McKevitt verdict - Some solace for victims of atrocity

THE guilty verdict handed down yesterday by three judges of the Special Criminal Court in the Michael McKevitt trial will inevitably be viewed in the context of the Omagh bombing.

McKevitt verdict - Some solace for victims of atrocity

While the conviction bears no direct relation with the Omagh atrocity, the fact that he was found guilty of directing terrorism and being a member of an illegal organisation the Real IRA which carried out the bombing, will bring a measure of solace to people whose loved ones were killed or injured.

But while their load may be lightened, their anger towards McKevitt and the Real IRA will continue to smoulder. Their sense of outrage was encapsulated in the terse words of Lawrence Rush, whose wife, Libby, was killed in the explosion, and who told McKevitt: "You make your bed and you lie in it."

Just how long the Real IRA man will lie in that bed will be decided today by the presiding judges. Potentially, the 53-year-old terrorist, who had sacked his legal team and refused to attend the court for what he described as a "political show trial," could be put behind bars for life. If so, the public would shed no tears.

Significantly, this is the first time a prosecution and conviction have been achieved in relation to directing terrorism, a new crime specified in anti-terrorist legislation rushed through by the Government in the wake of Omagh.

Effectively, in their landmark definition of what the charge means, the judges concluded that McKevitt was the man in control of the activities of the illegal organisation.

Any lingering doubts about the deadly presence of the IRA in one or other of its cynical guises, and the threat which society continues to face, have been dispelled both by the evidence heard in the course of this trial and also by the discovery of a suspected training camp in the Comeragh Mountains last weekend.

Revealing insights into the shadowy world of terrorism were given by chief prosecution witness David Rupert, the former FBI man and ex-British Secret Service agent appointed by McKevitt as the organisation's representative in the US. The judges found Rupert, who had been motivated to give evidence by the Omagh outrage, to be a reliable witness who spoke with authority.

Meanwhile, on the broader plane of general crime, the public will warmly welcome news that Justice Minister Michael McDowell is set to give the gardaí more powers under a bill due to be published at the end of the month.

In future, where crimes punishable by a sentence of at least five years are involved, the period of detention will be extended from 12 to 24 hours on the authority of a senior officer.

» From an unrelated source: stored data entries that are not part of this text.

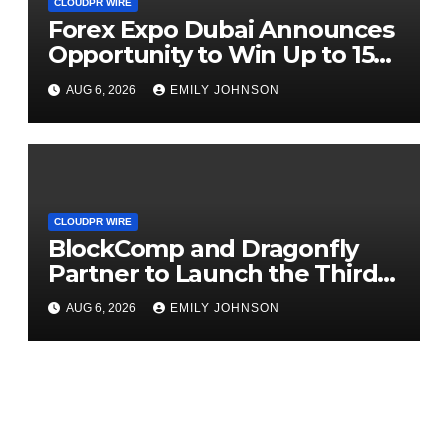
CLOUDPR WIRE
Forex Expo Dubai Announces
Opportunity to Win Up to 150
Grams of Gold This
AUG 6, 2026
EMILY JOHNSON
September 2026
CLOUDPR WIRE
BlockComp and Dragonfly
Partner to Launch the Third
Annual Crypto Compensation
AUG 6, 2026
EMILY JOHNSON
Survey, Setting a New
Standard for Industry
Benchmarks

Another crucial change relates to DNA evidence. In a bid to remove the legal blockage preventing gardaí from taking intimate samples for evidence, saliva will be reclassified as a non-intimate sample. Furthermore, DNA samples will be held in a national data base.

Such measures make sense and will bring this country into line with international policing practice. It goes without saying, however, that adequate safeguards to protect the civil liberties of suspects must be built into any new legislation.

Coupled with yesterday's guilty verdict against a ruthless terrorist, these proposals will strengthen the legal system and help to restore confidence in the forces of law and order, which in recent times have taken something of a public relations battering.